Rev. Mike Hilson (Lead Pastor at New Life-La Plata) and Chris Waggoner (New Life’s executive pastor) presented at the Eastern New York – New England District pastors conference this week. In the Tuesday morning session, Chris took the platform to share helpful insights from his years of leadership with staff and volunteers.
In addition to a long and strong list of ways to affirm and develop your team, Chris challenged the pastors to “stop chasing what God is not blessing.” Chris made the point that often we don’t have the staff or resources to do the new thing that God is blessing because we’re unwilling to let go of programs or activities that were once useful but have ceased to be effective.
As Chris was wrapping up his presentation, Mike Hilson (Lead Pastor at New Life) jumped in to remind us of the power of building a team to accomplish more together than we could alone. His humorous way of explaining this began with “Do stuff.”
This is where every leader starts. Whether it’s creating a big event or hospital visitation, every pastor does stuff. However, until the leader is willing to recruit, train and empower other people do to the stuff that he or she has been doing, the bottleneck to the growth of ministry is the pastor.
When the pastor moves to the next level, more people can use their gifts and abilities to multiply the ministry. Not only does more get done and more needs get met but each new person involved in “doing stuff” develops a greater sense of belonging and ownership of the ministry. In this next level of leadership, the pastor has to function as a manager/mentor of people who “do stuff.”
The next step of building this ministry base is becoming a leader/mentor of the manager/mentors of people who “do stuff.” As the ministry grows, the pastor must become a leader of leaders. When a church is ministering to 1000 or more, the pastor is the vision provider for leaders of leaders of managers of people who “do stuff.”

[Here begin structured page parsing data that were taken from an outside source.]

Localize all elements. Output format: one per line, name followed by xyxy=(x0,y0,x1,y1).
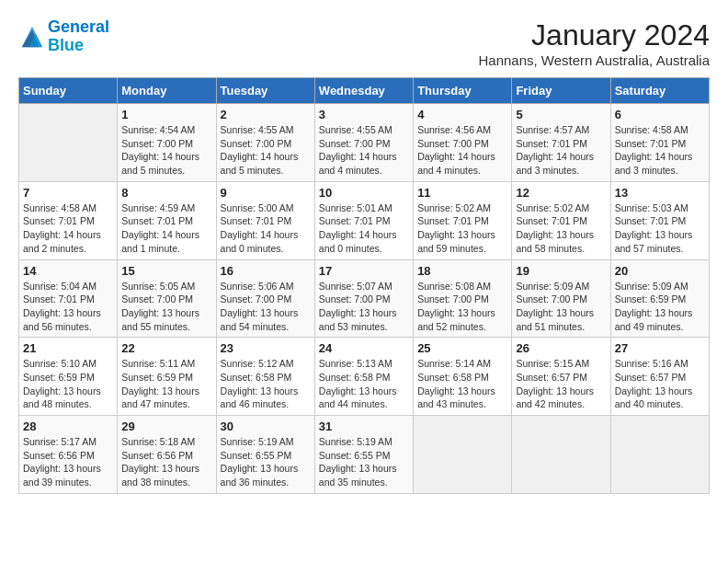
day-number: 23 xyxy=(221,341,311,355)
calendar-cell: 17Sunrise: 5:07 AMSunset: 7:00 PMDayligh… xyxy=(314,259,413,338)
calendar-cell: 9Sunrise: 5:00 AMSunset: 7:01 PMDaylight… xyxy=(216,181,314,259)
day-number: 19 xyxy=(516,264,606,278)
calendar-cell: 24Sunrise: 5:13 AMSunset: 6:58 PMDayligh… xyxy=(314,338,413,416)
day-info: Sunrise: 5:16 AMSunset: 6:57 PMDaylight:… xyxy=(615,357,705,411)
day-number: 2 xyxy=(221,108,311,121)
day-info: Sunrise: 4:55 AMSunset: 7:00 PMDaylight:… xyxy=(319,123,409,178)
day-number: 26 xyxy=(516,341,606,355)
calendar-cell xyxy=(610,416,709,494)
day-info: Sunrise: 5:15 AMSunset: 6:57 PMDaylight:… xyxy=(516,357,606,411)
day-info: Sunrise: 5:00 AMSunset: 7:01 PMDaylight:… xyxy=(221,201,311,256)
header-day-sunday: Sunday xyxy=(19,78,118,104)
day-info: Sunrise: 5:09 AMSunset: 6:59 PMDaylight:… xyxy=(615,280,705,334)
calendar-cell: 27Sunrise: 5:16 AMSunset: 6:57 PMDayligh… xyxy=(610,338,709,416)
day-number: 6 xyxy=(615,108,705,121)
calendar-cell: 10Sunrise: 5:01 AMSunset: 7:01 PMDayligh… xyxy=(314,181,413,259)
day-info: Sunrise: 5:11 AMSunset: 6:59 PMDaylight:… xyxy=(121,357,211,411)
calendar-cell: 13Sunrise: 5:03 AMSunset: 7:01 PMDayligh… xyxy=(610,181,709,259)
day-number: 4 xyxy=(417,108,507,121)
calendar-cell: 7Sunrise: 4:58 AMSunset: 7:01 PMDaylight… xyxy=(19,181,118,259)
calendar-table: SundayMondayTuesdayWednesdayThursdayFrid… xyxy=(18,77,710,494)
calendar-header: SundayMondayTuesdayWednesdayThursdayFrid… xyxy=(19,78,710,104)
calendar-cell: 21Sunrise: 5:10 AMSunset: 6:59 PMDayligh… xyxy=(19,338,118,416)
day-number: 22 xyxy=(121,341,211,355)
page-header: General Blue January 2024 Hannans, Weste… xyxy=(18,18,710,68)
logo-line2: Blue xyxy=(48,36,84,54)
day-number: 15 xyxy=(121,264,211,278)
day-number: 21 xyxy=(23,341,113,355)
header-day-friday: Friday xyxy=(512,78,610,104)
day-info: Sunrise: 4:57 AMSunset: 7:01 PMDaylight:… xyxy=(516,123,606,178)
day-number: 16 xyxy=(221,264,311,278)
day-info: Sunrise: 5:17 AMSunset: 6:56 PMDaylight:… xyxy=(23,435,113,489)
day-number: 9 xyxy=(221,186,311,200)
calendar-cell: 25Sunrise: 5:14 AMSunset: 6:58 PMDayligh… xyxy=(414,338,512,416)
day-info: Sunrise: 5:07 AMSunset: 7:00 PMDaylight:… xyxy=(319,280,409,334)
week-row-2: 7Sunrise: 4:58 AMSunset: 7:01 PMDaylight… xyxy=(19,181,710,259)
day-number: 20 xyxy=(615,264,705,278)
day-info: Sunrise: 4:55 AMSunset: 7:00 PMDaylight:… xyxy=(221,123,311,178)
week-row-3: 14Sunrise: 5:04 AMSunset: 7:01 PMDayligh… xyxy=(19,259,710,338)
calendar-cell xyxy=(19,104,118,182)
day-number: 25 xyxy=(417,341,507,355)
calendar-cell: 8Sunrise: 4:59 AMSunset: 7:01 PMDaylight… xyxy=(118,181,216,259)
day-info: Sunrise: 5:12 AMSunset: 6:58 PMDaylight:… xyxy=(221,357,311,411)
day-number: 18 xyxy=(417,264,507,278)
calendar-cell: 20Sunrise: 5:09 AMSunset: 6:59 PMDayligh… xyxy=(610,259,709,338)
calendar-cell: 31Sunrise: 5:19 AMSunset: 6:55 PMDayligh… xyxy=(314,416,413,494)
day-info: Sunrise: 5:09 AMSunset: 7:00 PMDaylight:… xyxy=(516,280,606,334)
week-row-4: 21Sunrise: 5:10 AMSunset: 6:59 PMDayligh… xyxy=(19,338,710,416)
day-info: Sunrise: 5:08 AMSunset: 7:00 PMDaylight:… xyxy=(417,280,507,334)
day-info: Sunrise: 5:02 AMSunset: 7:01 PMDaylight:… xyxy=(417,201,507,256)
logo-icon xyxy=(18,23,46,51)
day-info: Sunrise: 4:58 AMSunset: 7:01 PMDaylight:… xyxy=(615,123,705,178)
header-row: SundayMondayTuesdayWednesdayThursdayFrid… xyxy=(19,78,710,104)
header-day-saturday: Saturday xyxy=(610,78,709,104)
day-info: Sunrise: 4:59 AMSunset: 7:01 PMDaylight:… xyxy=(121,201,211,256)
day-number: 11 xyxy=(417,186,507,200)
calendar-cell: 11Sunrise: 5:02 AMSunset: 7:01 PMDayligh… xyxy=(414,181,512,259)
day-number: 5 xyxy=(516,108,606,121)
calendar-cell: 19Sunrise: 5:09 AMSunset: 7:00 PMDayligh… xyxy=(512,259,610,338)
calendar-cell: 2Sunrise: 4:55 AMSunset: 7:00 PMDaylight… xyxy=(216,104,314,182)
calendar-cell: 23Sunrise: 5:12 AMSunset: 6:58 PMDayligh… xyxy=(216,338,314,416)
calendar-cell: 18Sunrise: 5:08 AMSunset: 7:00 PMDayligh… xyxy=(414,259,512,338)
month-title: January 2024 xyxy=(478,18,710,52)
day-number: 7 xyxy=(23,186,113,200)
day-number: 24 xyxy=(319,341,409,355)
day-number: 1 xyxy=(121,108,211,121)
logo-line1: General xyxy=(48,17,109,36)
day-number: 28 xyxy=(23,419,113,433)
calendar-cell: 29Sunrise: 5:18 AMSunset: 6:56 PMDayligh… xyxy=(118,416,216,494)
day-info: Sunrise: 4:56 AMSunset: 7:00 PMDaylight:… xyxy=(417,123,507,178)
location-title: Hannans, Western Australia, Australia xyxy=(478,52,710,68)
calendar-body: 1Sunrise: 4:54 AMSunset: 7:00 PMDaylight… xyxy=(19,104,710,494)
day-number: 31 xyxy=(319,419,409,433)
day-info: Sunrise: 5:01 AMSunset: 7:01 PMDaylight:… xyxy=(319,201,409,256)
calendar-cell: 12Sunrise: 5:02 AMSunset: 7:01 PMDayligh… xyxy=(512,181,610,259)
calendar-cell: 3Sunrise: 4:55 AMSunset: 7:00 PMDaylight… xyxy=(314,104,413,182)
header-day-monday: Monday xyxy=(118,78,216,104)
calendar-cell: 30Sunrise: 5:19 AMSunset: 6:55 PMDayligh… xyxy=(216,416,314,494)
day-number: 30 xyxy=(221,419,311,433)
header-day-thursday: Thursday xyxy=(414,78,512,104)
day-info: Sunrise: 5:02 AMSunset: 7:01 PMDaylight:… xyxy=(516,201,606,256)
day-info: Sunrise: 5:03 AMSunset: 7:01 PMDaylight:… xyxy=(615,201,705,256)
calendar-cell: 14Sunrise: 5:04 AMSunset: 7:01 PMDayligh… xyxy=(19,259,118,338)
logo-text: General Blue xyxy=(48,18,109,55)
header-day-tuesday: Tuesday xyxy=(216,78,314,104)
day-info: Sunrise: 5:10 AMSunset: 6:59 PMDaylight:… xyxy=(23,357,113,411)
day-info: Sunrise: 5:13 AMSunset: 6:58 PMDaylight:… xyxy=(319,357,409,411)
calendar-cell: 6Sunrise: 4:58 AMSunset: 7:01 PMDaylight… xyxy=(610,104,709,182)
day-info: Sunrise: 5:19 AMSunset: 6:55 PMDaylight:… xyxy=(221,435,311,489)
day-number: 8 xyxy=(121,186,211,200)
day-number: 12 xyxy=(516,186,606,200)
calendar-cell: 4Sunrise: 4:56 AMSunset: 7:00 PMDaylight… xyxy=(414,104,512,182)
day-info: Sunrise: 4:54 AMSunset: 7:00 PMDaylight:… xyxy=(121,123,211,178)
day-number: 17 xyxy=(319,264,409,278)
calendar-cell: 16Sunrise: 5:06 AMSunset: 7:00 PMDayligh… xyxy=(216,259,314,338)
day-number: 13 xyxy=(615,186,705,200)
calendar-cell: 1Sunrise: 4:54 AMSunset: 7:00 PMDaylight… xyxy=(118,104,216,182)
calendar-cell: 22Sunrise: 5:11 AMSunset: 6:59 PMDayligh… xyxy=(118,338,216,416)
week-row-1: 1Sunrise: 4:54 AMSunset: 7:00 PMDaylight… xyxy=(19,104,710,182)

Mike’s outline of changing role of the leader in a growing organization reminded me of the Apostle Paul’s directions to the growing church in Ephesus (Ephesians 4:11-13). The equipping/teaching ministries are to prepare God’s people to “do stuff.”
Steve Murrell, author of “WikiChurch” and pastor of Victory Church in Manila, describes this as “mentors-ministers-maturity.” Only when the equippers/teachers mentor the saints to be effective in their ministry can the whole body move to maturity.
Steve argues that this usually breaks down in churches because the people, and some pastors, think they have to be as mature as the pastor before they begin to minister. The result, in Steve’s words, are churches full of “overworked pastors, overfed members and unengaged communities.”
Ministry is one of the most direct paths to maturity. The ministry leader serves best by recruiting, training and empowering people to “do stuff.” Then, as more and more people are released to “do stuff,” the pastor grows into a leader of leaders of managers of people who are ministering to a wider range of needs and greater number of people than the pastor could ever have served alone.
My responsibility as a leader is not to just “do stuff” but to create systems and opportunities to ensure that a growing and maturing body of believers get to “do stuff.”